GPAI has attracted critique on grounds familiar to multistakeholder governance. Its non-binding character means recommendations carry no compliance mechanism, leading some observers to question its practical leverage against the binding force of the EU AI Act or national legislation. The exclusion of the People's Republic of China—a consequence of the partnership's explicit grounding in democratic values and human rights—limits its claim to global coverage of AI capacity. The 2023 integration with the OECD prompted debate over whether GPAI would retain its distinct multistakeholder identity or be subsumed into an intergovernmental body where civil-society and academic voices weigh less heavily.

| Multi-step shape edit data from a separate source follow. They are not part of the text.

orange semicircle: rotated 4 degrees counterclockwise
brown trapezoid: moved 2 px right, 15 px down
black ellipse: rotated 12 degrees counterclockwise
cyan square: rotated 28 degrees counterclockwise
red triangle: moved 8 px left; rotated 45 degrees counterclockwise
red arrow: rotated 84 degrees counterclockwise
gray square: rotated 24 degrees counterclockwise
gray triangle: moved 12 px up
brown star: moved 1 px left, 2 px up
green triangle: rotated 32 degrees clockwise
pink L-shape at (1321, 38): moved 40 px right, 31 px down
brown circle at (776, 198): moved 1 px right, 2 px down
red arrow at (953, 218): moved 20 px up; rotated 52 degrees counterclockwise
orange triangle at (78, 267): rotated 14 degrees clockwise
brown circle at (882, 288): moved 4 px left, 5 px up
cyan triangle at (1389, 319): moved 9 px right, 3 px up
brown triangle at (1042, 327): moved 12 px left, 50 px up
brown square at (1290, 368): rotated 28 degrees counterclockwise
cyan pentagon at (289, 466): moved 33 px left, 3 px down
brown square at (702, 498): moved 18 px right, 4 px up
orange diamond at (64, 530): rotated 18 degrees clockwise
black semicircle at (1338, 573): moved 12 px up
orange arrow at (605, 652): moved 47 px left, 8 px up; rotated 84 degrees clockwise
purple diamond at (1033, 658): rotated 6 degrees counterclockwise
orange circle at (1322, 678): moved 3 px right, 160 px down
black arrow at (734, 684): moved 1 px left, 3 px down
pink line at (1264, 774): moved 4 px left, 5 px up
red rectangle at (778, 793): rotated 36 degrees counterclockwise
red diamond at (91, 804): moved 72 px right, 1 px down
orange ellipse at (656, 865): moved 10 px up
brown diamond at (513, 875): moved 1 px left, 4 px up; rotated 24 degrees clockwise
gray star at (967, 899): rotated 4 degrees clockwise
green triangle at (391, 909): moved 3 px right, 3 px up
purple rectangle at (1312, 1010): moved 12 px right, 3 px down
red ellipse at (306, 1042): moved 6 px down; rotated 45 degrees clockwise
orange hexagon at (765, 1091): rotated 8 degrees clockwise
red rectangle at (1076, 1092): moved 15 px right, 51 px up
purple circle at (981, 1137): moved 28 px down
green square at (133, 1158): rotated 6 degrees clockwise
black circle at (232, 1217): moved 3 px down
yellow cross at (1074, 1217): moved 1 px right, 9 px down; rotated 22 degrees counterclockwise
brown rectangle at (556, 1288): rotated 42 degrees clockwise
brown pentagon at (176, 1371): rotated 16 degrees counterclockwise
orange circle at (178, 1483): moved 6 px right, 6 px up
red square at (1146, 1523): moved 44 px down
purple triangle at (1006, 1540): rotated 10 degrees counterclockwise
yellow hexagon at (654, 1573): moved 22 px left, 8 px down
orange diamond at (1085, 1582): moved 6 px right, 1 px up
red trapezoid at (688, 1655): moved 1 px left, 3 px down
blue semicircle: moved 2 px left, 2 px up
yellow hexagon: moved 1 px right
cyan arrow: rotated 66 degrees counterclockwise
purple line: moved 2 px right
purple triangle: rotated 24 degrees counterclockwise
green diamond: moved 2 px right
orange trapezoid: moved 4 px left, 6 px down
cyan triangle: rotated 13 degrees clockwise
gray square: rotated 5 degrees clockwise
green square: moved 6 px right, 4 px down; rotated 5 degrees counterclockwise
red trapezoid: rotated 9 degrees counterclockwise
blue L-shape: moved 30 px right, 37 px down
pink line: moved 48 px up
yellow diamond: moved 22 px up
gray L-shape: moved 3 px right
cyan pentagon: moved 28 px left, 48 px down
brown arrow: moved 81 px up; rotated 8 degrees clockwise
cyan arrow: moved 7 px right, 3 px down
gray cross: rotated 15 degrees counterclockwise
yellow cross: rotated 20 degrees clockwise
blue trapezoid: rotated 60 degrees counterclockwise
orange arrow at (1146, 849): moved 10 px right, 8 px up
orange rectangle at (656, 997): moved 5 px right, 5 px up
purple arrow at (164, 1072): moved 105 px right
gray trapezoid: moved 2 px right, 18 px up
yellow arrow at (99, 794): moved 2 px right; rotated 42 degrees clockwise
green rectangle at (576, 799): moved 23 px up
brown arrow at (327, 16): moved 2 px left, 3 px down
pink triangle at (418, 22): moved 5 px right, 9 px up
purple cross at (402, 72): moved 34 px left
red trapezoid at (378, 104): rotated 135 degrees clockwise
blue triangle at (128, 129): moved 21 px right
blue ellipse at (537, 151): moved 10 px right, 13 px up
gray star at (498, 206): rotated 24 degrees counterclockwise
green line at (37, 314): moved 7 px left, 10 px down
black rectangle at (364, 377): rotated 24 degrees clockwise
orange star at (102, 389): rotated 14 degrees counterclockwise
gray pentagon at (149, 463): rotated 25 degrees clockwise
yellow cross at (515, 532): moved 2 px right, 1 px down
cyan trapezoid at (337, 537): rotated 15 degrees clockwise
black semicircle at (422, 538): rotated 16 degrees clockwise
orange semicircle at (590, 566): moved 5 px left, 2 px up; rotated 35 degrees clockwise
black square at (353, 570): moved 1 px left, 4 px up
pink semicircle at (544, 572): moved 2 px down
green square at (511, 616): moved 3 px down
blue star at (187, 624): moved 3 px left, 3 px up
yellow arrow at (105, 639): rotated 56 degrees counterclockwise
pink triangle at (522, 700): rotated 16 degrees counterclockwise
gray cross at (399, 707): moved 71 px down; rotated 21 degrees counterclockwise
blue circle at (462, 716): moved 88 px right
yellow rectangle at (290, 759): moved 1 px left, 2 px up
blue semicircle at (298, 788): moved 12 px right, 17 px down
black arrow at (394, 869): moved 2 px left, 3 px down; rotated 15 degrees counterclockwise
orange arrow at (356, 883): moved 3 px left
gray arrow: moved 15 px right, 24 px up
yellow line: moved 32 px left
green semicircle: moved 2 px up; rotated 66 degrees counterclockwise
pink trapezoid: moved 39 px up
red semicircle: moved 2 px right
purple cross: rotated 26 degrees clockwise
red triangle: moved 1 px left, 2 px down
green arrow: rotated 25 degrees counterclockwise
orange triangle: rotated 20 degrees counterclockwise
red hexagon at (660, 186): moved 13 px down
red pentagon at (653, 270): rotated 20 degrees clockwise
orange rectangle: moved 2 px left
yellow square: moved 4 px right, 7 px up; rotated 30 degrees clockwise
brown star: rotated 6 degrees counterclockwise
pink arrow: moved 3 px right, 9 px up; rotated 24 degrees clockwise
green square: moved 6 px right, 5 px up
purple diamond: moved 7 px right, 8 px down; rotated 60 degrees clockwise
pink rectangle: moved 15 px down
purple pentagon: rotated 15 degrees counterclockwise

The rapid emergence of generative AI after late 2022 also pressured GPAI to reorient work programmes faster than its annual summit cadence comfortably allowed.
For the working practitioner—the desk officer tracking technology diplomacy, the policy researcher mapping the AI governance landscape, or the UPSC aspirant preparing GS Paper II on international institutions—GPAI is a reference point for understanding how like-minded democracies coordinate on emerging technology without ceding sovereignty to a treaty regime. It exemplifies the soft-law, principles-first model that increasingly characterises global digital governance, sitting between purely normative declarations and binding regulation. India's chairmanship signals the strategic weight emerging economies now command in shaping AI norms, and GPAI's evolving relationship with the OECD, the G7 Hiroshima AI Process, and the UN system offers a live case study in institutional layering and the contest to set the rules of the AI era.
Example
India chaired the Global Partnership on Artificial Intelligence and hosted its annual summit in New Delhi from 12 to 14 December 2023, where members adopted the New Delhi Declaration on responsible AI.
Frequently asked questions
No. GPAI is a voluntary multistakeholder partnership grounded in the non-binding OECD AI Principles of 2019. It produces reports, pilot projects, and policy recommendations rather than enforceable obligations, distinguishing it sharply from binding instruments such as the EU AI Act.